ErdbebenWenn der Dom ins Wanken kommt

Lesezeit 3 Minuten
Auch die Türme des Doms schwanken bei Beben. (Bild: dpa)

Auch die Türme des Doms schwanken bei Beben. (Bild: dpa)

Köln – Wie stark schwankt der Dom? Beim Sturm etwa, oder auch bei einem Erdbeben? Eine Antwort auf diese Frage erhoffen sich die Verantwortlichen der Kathedrale von den fünf Mess-Stationen, die in den vergangenen Jahren nach und nach im Dom installiert worden sind. Messpunkte, die verlässlichere Daten über die Dynamik des steinernen Wahrzeichens liefern sollen als die Rechenmodelle, die in der Vergangenheit entwickelt wurden. Über die ersten Erfahrungen mit diesen Bewegungs-Meldern berichten Dombaumeisterin Barbara Schock-Werner und Klaus-Günter Hinzen, Leiter der Erdbebenstation Bensberg, in der neuesten Ausgabe des Fachblatts „Seismological Research Letters“.
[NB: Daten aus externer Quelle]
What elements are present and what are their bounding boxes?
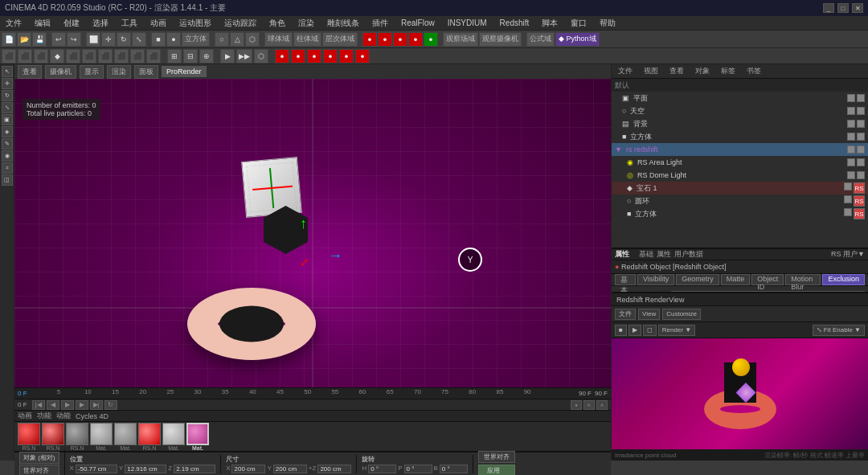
rs-tab-geometry[interactable]: Geometry bbox=[676, 274, 719, 285]
tb-watch-label[interactable]: 观察摄像机 bbox=[479, 32, 522, 47]
tb2-snap[interactable]: ⊟ bbox=[183, 49, 198, 63]
mat-preview-6[interactable] bbox=[138, 423, 161, 445]
tb-obj1[interactable]: ○ bbox=[215, 32, 229, 47]
mat-preview-5[interactable] bbox=[114, 423, 137, 445]
vp-tab-display[interactable]: 显示 bbox=[80, 65, 104, 79]
rs-tab-basic[interactable]: 基本 bbox=[615, 274, 636, 285]
mat-slot-7[interactable]: Mat. bbox=[162, 423, 185, 451]
rv-view[interactable]: View bbox=[638, 309, 660, 320]
props-section-attr[interactable]: 属性 bbox=[657, 249, 671, 260]
menu-mograph[interactable]: 运动图形 bbox=[177, 17, 214, 30]
menu-select[interactable]: 选择 bbox=[90, 17, 111, 30]
props-section-basic[interactable]: 基础 bbox=[639, 249, 653, 260]
mat-preview-2[interactable] bbox=[42, 423, 64, 445]
rv-customize[interactable]: Customize bbox=[662, 309, 701, 320]
menu-tools[interactable]: 工具 bbox=[119, 17, 140, 30]
tb2-9[interactable]: ⬛ bbox=[130, 49, 145, 63]
move-handle-y[interactable]: ↑ bbox=[300, 215, 307, 232]
tb2-8[interactable]: ⬛ bbox=[114, 49, 129, 63]
rv-file[interactable]: 文件 bbox=[615, 309, 636, 320]
sm-tab-objects[interactable]: 对象 bbox=[692, 65, 713, 77]
tb-red4[interactable]: ● bbox=[408, 32, 423, 47]
tb-sphere[interactable]: ● bbox=[166, 32, 181, 47]
obj-world-btn[interactable]: 世界对齐 bbox=[19, 465, 59, 476]
vp-tab-panel[interactable]: 面板 bbox=[134, 65, 158, 79]
size-y-val[interactable]: 200 cm bbox=[273, 465, 307, 473]
mat-preview-1[interactable] bbox=[18, 423, 40, 445]
cube2-vis-icon[interactable] bbox=[844, 208, 852, 216]
scene-item-gem[interactable]: ◆ 宝石 1 RS bbox=[612, 182, 868, 195]
rot-p-val[interactable]: 0 ° bbox=[404, 465, 432, 473]
tb2-10[interactable]: ⬛ bbox=[146, 49, 161, 63]
mat-preview-8[interactable] bbox=[186, 423, 209, 445]
world-size-btn[interactable]: 世界对齐 bbox=[478, 451, 515, 463]
tb2-2[interactable]: ⬛ bbox=[18, 49, 32, 63]
tb-box[interactable]: ■ bbox=[151, 32, 166, 47]
mat-slot-2[interactable]: RS.N bbox=[42, 423, 64, 451]
minimize-button[interactable]: _ bbox=[823, 3, 834, 13]
menu-track[interactable]: 运动跟踪 bbox=[222, 17, 259, 30]
tool-scale[interactable]: ⤡ bbox=[2, 102, 13, 113]
tb2-1[interactable]: ⬛ bbox=[2, 49, 16, 63]
cube1-render-icon[interactable] bbox=[857, 133, 865, 141]
menu-edit[interactable]: 编辑 bbox=[32, 17, 53, 30]
vp-tab-render[interactable]: 渲染 bbox=[107, 65, 131, 79]
tb2-r5[interactable]: ● bbox=[339, 49, 354, 63]
tb2-7[interactable]: ⬛ bbox=[98, 49, 113, 63]
tb-undo[interactable]: ↩ bbox=[51, 32, 66, 47]
al-vis-icon[interactable] bbox=[847, 158, 855, 166]
mat-slot-3[interactable]: RS.N bbox=[66, 423, 88, 451]
tool-brush[interactable]: ◉ bbox=[2, 150, 13, 162]
func-tab-anim[interactable]: 动画 bbox=[18, 411, 32, 421]
size-x-val[interactable]: 200 cm bbox=[231, 465, 265, 473]
cube2-tag-icon[interactable]: RS bbox=[854, 208, 865, 219]
tb2-6[interactable]: ⬛ bbox=[82, 49, 96, 63]
vp-tab-camera[interactable]: 摄像机 bbox=[45, 65, 76, 79]
tb-redo[interactable]: ↪ bbox=[67, 32, 81, 47]
tb2-render3[interactable]: ⬡ bbox=[254, 49, 268, 63]
scene-item-floor[interactable]: ▣ 平面 bbox=[612, 92, 868, 104]
dl-vis-icon[interactable] bbox=[847, 171, 855, 179]
tb-play[interactable]: ▶ bbox=[61, 400, 74, 410]
tb-select[interactable]: ⬜ bbox=[86, 32, 100, 47]
menu-plugins[interactable]: 插件 bbox=[370, 17, 391, 30]
cube1-vis-icon[interactable] bbox=[847, 133, 855, 141]
scene-list[interactable]: ▣ 平面 ○ 天空 bbox=[612, 92, 868, 248]
rv-stop[interactable]: ■ bbox=[615, 325, 627, 336]
floor-vis-icon[interactable] bbox=[847, 94, 855, 102]
scene-item-bg[interactable]: ▤ 背景 bbox=[612, 117, 868, 130]
tb2-render2[interactable]: ▶▶ bbox=[236, 49, 252, 63]
floor-render-icon[interactable] bbox=[857, 94, 865, 102]
dl-render-icon[interactable] bbox=[857, 171, 865, 179]
tb-deform3-label[interactable]: 层次体域 bbox=[322, 32, 358, 47]
tb2-grid[interactable]: ⊞ bbox=[167, 49, 182, 63]
tb-render-label[interactable]: 观察场域 bbox=[443, 32, 478, 47]
func-tab-func[interactable]: 功能 bbox=[37, 411, 51, 421]
size-z-val[interactable]: 200 cm bbox=[317, 465, 351, 473]
tb-deform2-label[interactable]: 柱体域 bbox=[293, 32, 321, 47]
sm-tab-file[interactable]: 文件 bbox=[615, 65, 636, 77]
tb-obj3[interactable]: ⬡ bbox=[245, 32, 260, 47]
tb2-r1[interactable]: ● bbox=[275, 49, 289, 63]
scene-item-domelight[interactable]: ◎ RS Dome Light bbox=[612, 169, 868, 182]
menu-anim[interactable]: 动画 bbox=[148, 17, 169, 30]
rs-tab-visibility[interactable]: Visibility bbox=[637, 274, 674, 285]
scene-item-cube1[interactable]: ■ 立方体 bbox=[612, 130, 868, 143]
rot-h-val[interactable]: 0 ° bbox=[368, 465, 396, 473]
tool-pointer[interactable]: ↖ bbox=[2, 66, 13, 77]
sky-vis-icon[interactable] bbox=[847, 107, 855, 115]
tb-red1[interactable]: ● bbox=[362, 32, 377, 47]
tb-key[interactable]: K bbox=[583, 400, 595, 410]
mat-slot-6[interactable]: RS.N bbox=[138, 423, 161, 451]
tb2-r6[interactable]: ● bbox=[355, 49, 370, 63]
tb2-4[interactable]: ◆ bbox=[50, 49, 64, 63]
torus-tag-icon[interactable]: RS bbox=[854, 195, 865, 207]
tl-track[interactable]: 5 10 15 20 25 30 35 40 45 50 55 60 65 70… bbox=[30, 388, 579, 399]
tb2-axis[interactable]: ⊕ bbox=[199, 49, 214, 63]
tb2-render1[interactable]: ▶ bbox=[220, 49, 235, 63]
tool-fill[interactable]: ◫ bbox=[2, 174, 13, 186]
tb-prev[interactable]: ◀ bbox=[47, 400, 59, 410]
props-section-user[interactable]: 用户数据 bbox=[674, 249, 703, 260]
tb-record[interactable]: ● bbox=[571, 400, 582, 410]
scene-item-arealight[interactable]: ◉ RS Area Light bbox=[612, 156, 868, 169]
„Bisher haben wir keine Ahnung, bei welcher Sturmstärke sich die Türme wie stark bewegen“, erklärt Schock-Werner. Und damit sei auch die Frage nur schwer zu beantworten, wann Steine von dem gotischen Bauwerk herunterfallen könnten und die Domplatte zum Schutz der Passanten gesperrt werden müsse. Ziel sei es jetzt, sagt Hinzen, mit Hilfe der gesammelten Daten eine Art Warnsystem und damit eine Entscheidungshilfe für die Dom-Verantwortlichen zu entwickeln. Obwohl die Sensoren laut Hinzen bereits „einige Gigabyte“ an Daten aufgezeichnet haben, reichten diese für endgültige und verlässliche Aussagen noch nicht aus.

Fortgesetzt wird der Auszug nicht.